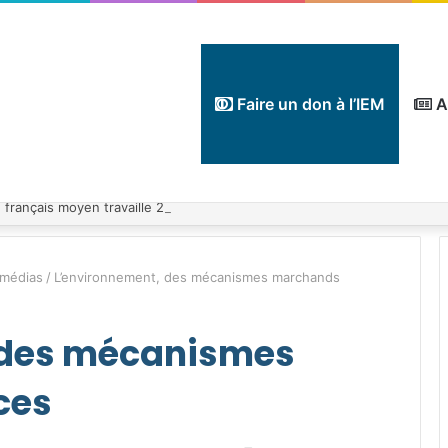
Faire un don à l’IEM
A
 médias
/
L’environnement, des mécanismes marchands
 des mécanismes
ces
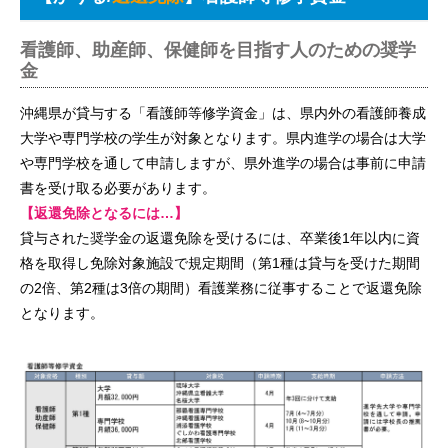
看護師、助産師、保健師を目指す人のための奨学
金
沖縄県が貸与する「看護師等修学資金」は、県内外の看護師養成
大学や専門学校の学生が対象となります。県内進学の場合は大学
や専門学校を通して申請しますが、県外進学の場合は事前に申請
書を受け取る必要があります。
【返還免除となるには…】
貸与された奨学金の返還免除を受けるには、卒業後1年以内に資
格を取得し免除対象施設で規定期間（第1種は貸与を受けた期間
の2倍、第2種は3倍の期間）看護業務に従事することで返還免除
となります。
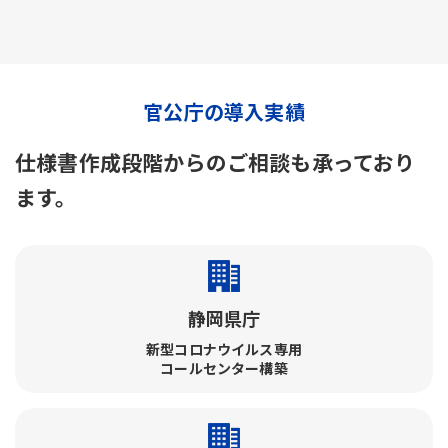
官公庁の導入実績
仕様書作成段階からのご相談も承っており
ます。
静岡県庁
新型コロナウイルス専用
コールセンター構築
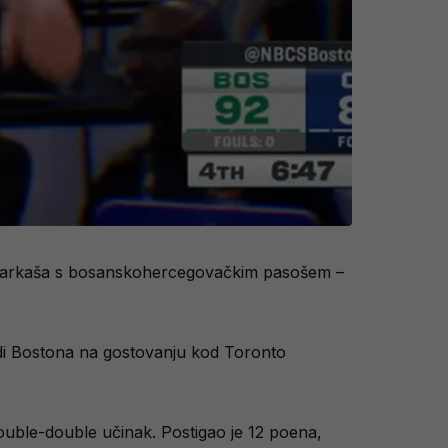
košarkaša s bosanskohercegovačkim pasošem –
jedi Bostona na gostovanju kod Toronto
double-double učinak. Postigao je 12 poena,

==

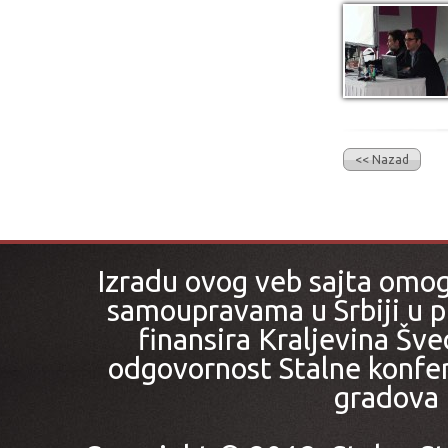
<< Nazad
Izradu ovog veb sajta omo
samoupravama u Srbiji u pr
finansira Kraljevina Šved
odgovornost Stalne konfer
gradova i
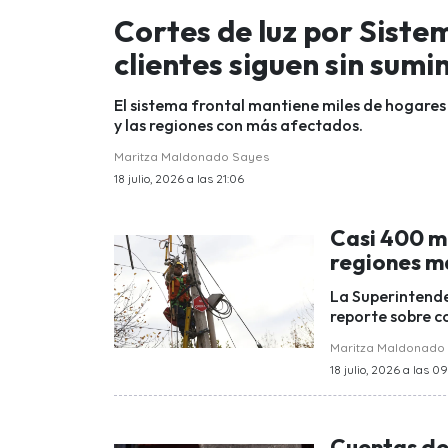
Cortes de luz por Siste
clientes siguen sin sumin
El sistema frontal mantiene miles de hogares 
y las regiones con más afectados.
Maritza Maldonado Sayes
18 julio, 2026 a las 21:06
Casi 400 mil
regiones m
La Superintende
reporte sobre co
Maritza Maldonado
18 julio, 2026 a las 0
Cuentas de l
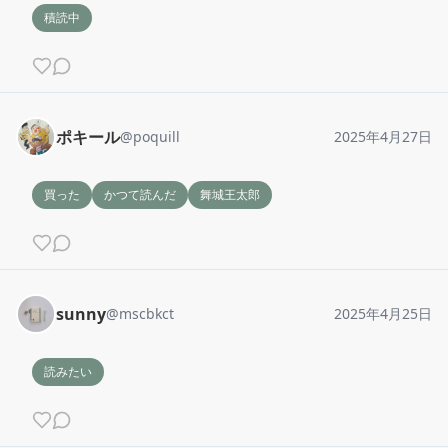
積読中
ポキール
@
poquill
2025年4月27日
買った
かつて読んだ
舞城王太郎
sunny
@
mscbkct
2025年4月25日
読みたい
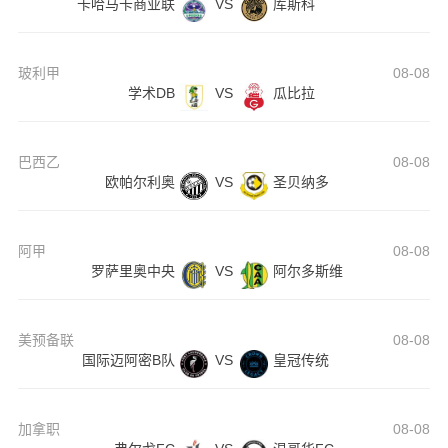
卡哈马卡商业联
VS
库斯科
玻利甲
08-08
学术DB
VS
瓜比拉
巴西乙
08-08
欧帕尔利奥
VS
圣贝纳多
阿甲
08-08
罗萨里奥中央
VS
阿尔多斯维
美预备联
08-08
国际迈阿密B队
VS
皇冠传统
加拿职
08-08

---

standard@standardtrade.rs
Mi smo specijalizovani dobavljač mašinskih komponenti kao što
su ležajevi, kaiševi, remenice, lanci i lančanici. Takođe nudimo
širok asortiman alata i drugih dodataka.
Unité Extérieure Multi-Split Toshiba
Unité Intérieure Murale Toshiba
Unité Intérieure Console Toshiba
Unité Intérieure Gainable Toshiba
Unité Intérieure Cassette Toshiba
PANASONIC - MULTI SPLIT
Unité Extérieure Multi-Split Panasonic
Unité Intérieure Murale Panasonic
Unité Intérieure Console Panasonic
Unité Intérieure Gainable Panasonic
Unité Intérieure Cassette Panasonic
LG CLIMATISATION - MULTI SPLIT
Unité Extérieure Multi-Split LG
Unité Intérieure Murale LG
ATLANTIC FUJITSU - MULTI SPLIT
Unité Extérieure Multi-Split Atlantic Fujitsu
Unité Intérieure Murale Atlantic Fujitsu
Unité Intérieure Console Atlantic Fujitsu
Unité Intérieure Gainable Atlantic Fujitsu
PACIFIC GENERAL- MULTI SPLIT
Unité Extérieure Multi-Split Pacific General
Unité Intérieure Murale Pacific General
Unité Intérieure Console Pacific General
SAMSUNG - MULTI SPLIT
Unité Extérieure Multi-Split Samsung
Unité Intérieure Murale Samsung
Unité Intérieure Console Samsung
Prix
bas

▶ _YOUR GOAL_
How many lines of the listing include the string "Maldonado"? Respond with the number only.

▶ _ANSWER TO THIS EXERCISE_
2